Kunjungan Raja Salman

Saya menangkap beberapa fenomena aneh ketika King Salman bin Abdul Aziz Alu Saud berkunjung ke Indonesia baru-baru ini. Keanehan dimaksud terlihat jelas di kalangan pengguna media sosial di Aceh. Hal ini saya temukan setelah saya melakukan observasi maya melalui status-status yang diposting oleh sebagian netizen Aceh. Setelah merangkum beberapa status yang nampak senada dan seirama tersebut, saya menyimpulkan bahwa ada aroma kekecewaan dari beberapa netizen terkait kunjungan King Salman ke Indonesia.

Kononnnya kekecewaan tersebut muncul karena tidak ada catatan agenda bahwa King Salman akan berkunjung ke Aceh. Menurut mereka, seharusnya Aceh adalah daerah pertama yang harus dikunjungi Salman. Aceh semestinya lebih diprioritaskan dari Bali yang penuh dengan aroma “gimana gitu.” Aceh adalah satu-satunya provinsi di Indonesia yang menerapkan syariat Islam. Dan bahkan Aceh wilayah pertama masuknya agama Islam ke Indonesia sehingga dijuluki sebagai serambi Mekkah. Tapi kenapa King Salman tidak singgah ke Aceh? Kira-kira demikian bentuk guratan kekecewaan sebagian netizen.

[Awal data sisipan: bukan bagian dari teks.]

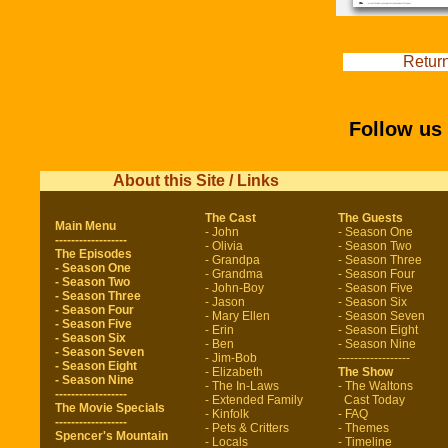
Return
Follow us
About this Site / Links
The Cast
The Guests
Main Menu
- John
- Season One
------------------
- Olivia
- Season Two
The Episodes
- Grandpa
- Season Three
- Season One
- Grandma
- Season Four
- Season Two
- John-Boy
- Season Five
- Season Three
- Jason
- Season Six
- Season Four
- Mary Ellen
- Season Seven
- Season Five
- Erin
- Season Eight
- Season Six
- Ben
- Season Nine
- Season Seven
- Jim-Bob
------------------
- Season Eight
- Elizabeth
The Show
- Season Nine
- The In-Laws
- The Waltons
------------------
- Extended Family
Cast Today
The Movie Specials
- Kinfolk
- FAQ
------------------
- Pets & Critters
- Themes
Spencer's Mountain
- Locals
- Timeline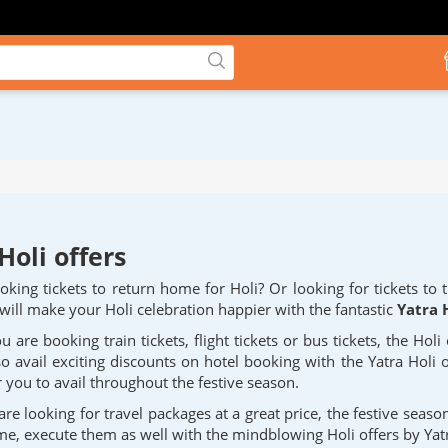
Holi offers
king tickets to return home for Holi? Or looking for tickets to 
 will make your Holi celebration happier with the fantastic
Yatra H
 are booking train tickets, flight tickets or bus tickets, the Holi
so avail exciting discounts on hotel booking with the Yatra Holi o
 you to avail throughout the festive season.
are looking for travel packages at a great price, the festive seaso
ime, execute them as well with the mindblowing Holi offers by Yat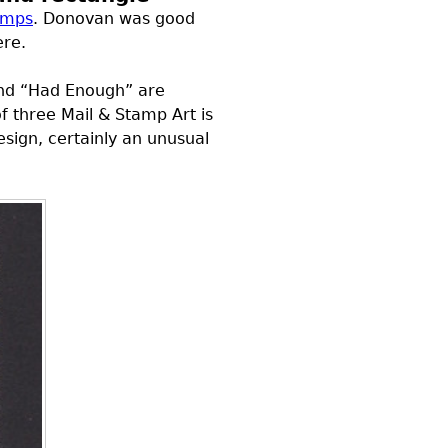
tamps
. Donovan was good
ere.
and “Had Enough” are
f three Mail & Stamp Art is
design, certainly an unusual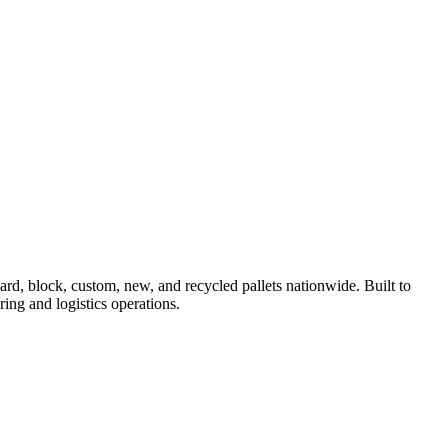
, block, custom, new, and recycled pallets nationwide. Built to
ing and logistics operations.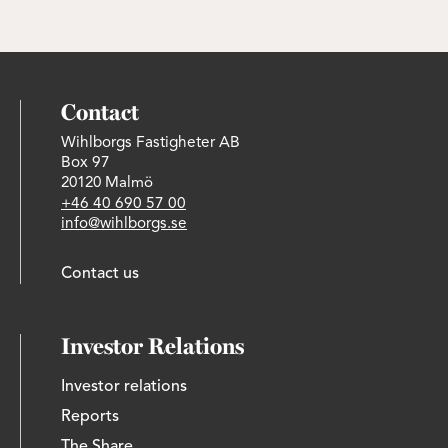
Contact
Wihlborgs Fastigheter AB
Box 97
20120 Malmö
+46 40 690 57 00
info@wihlborgs.se
Contact us
Investor Relations
Investor relations
Reports
The Share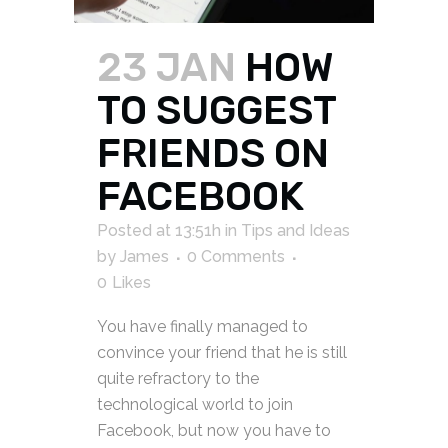
23 JAN
HOW
TO SUGGEST
FRIENDS ON
FACEBOOK
Posted at 13:51h
in
Tips and Ideas
by
James
0 Comments
0
Likes
You have finally managed to
convince your friend that he is still
quite refractory to the
technological world to join
Facebook, but now you have to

Jawaban paling “normatif” dan terkesan “klasik” yang coba ditawarkan oleh beberapa kalangan adalah tidak siapnya Pemerintah Aceh menampung jumlah rombongan King Salman yang kononnya mencapai 1.500 orang. Ketidaksiapan ini diduga akibat minimnya fasilitas yang dimiliki oleh Pemerintah Aceh. Saya tidak tahu apakah tawaran jawaban semacam ini cukup memuaskan atau tidak.

Mengingat belum adanya jawaban final dan konkrit kenapa Salman tidak ke Aceh, maka saya akan mencoba memberikan beberapa jawaban alternatif. Pertama, Aceh dikenal dengan Serambi Mekkah. Sebutan Serambi Mekkah ini tentunya memiliki sejarah tersendiri dan tidak muncul dengan sendirinya. Dari sebutan ini dapat diduga bahwa Aceh memiliki hubungan yang sangat kuat dengan Mekkah, baik di masa lalu maupun masa sekarang. Hal ini dibuktikan dengan masih “kekalnya” gelar Serambi Mekkah yang disandang oleh Aceh. Artinya gelar Serambi Mekkah yang diberikan kepada Aceh tidak mengenal istilah expired (kadaluarsa). Akibat sudah sangat akrabnya Aceh dan Mekkah, maka ada kemungkinan Raja Salman merasa tidak perlu lagi berkunjung ke Aceh, karena telah kuatnya hubungan batin antara Mekkah dan Aceh.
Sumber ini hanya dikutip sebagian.